Exercise instructions: Your answer should be the lines below from the one holding "La Inteligencia" through the one holding "venido para", copied exactly and with nothing else.

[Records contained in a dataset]
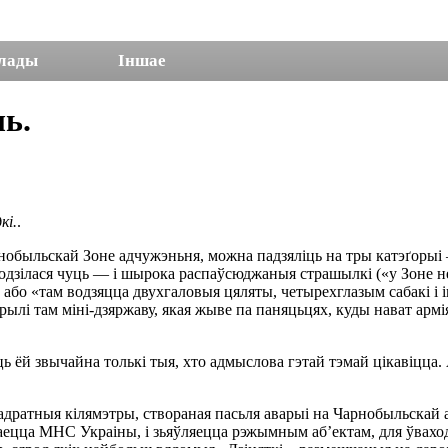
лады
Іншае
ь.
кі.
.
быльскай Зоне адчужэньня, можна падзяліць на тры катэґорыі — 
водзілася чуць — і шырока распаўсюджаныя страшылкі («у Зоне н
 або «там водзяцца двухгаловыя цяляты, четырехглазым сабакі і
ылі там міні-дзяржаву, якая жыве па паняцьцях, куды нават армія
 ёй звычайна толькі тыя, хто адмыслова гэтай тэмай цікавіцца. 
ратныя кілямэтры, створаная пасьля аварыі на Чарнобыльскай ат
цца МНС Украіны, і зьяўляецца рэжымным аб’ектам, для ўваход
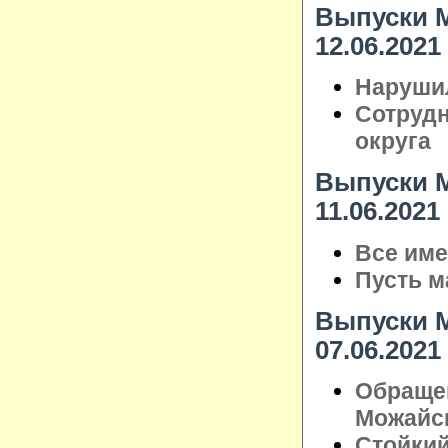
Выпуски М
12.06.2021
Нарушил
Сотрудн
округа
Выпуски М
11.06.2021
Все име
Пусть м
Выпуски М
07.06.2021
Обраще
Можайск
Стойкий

==

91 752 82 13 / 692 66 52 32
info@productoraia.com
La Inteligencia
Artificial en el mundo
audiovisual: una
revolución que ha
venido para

The answer:
La Inteligencia
Artificial en el mundo
audiovisual: una
revolución que ha
venido para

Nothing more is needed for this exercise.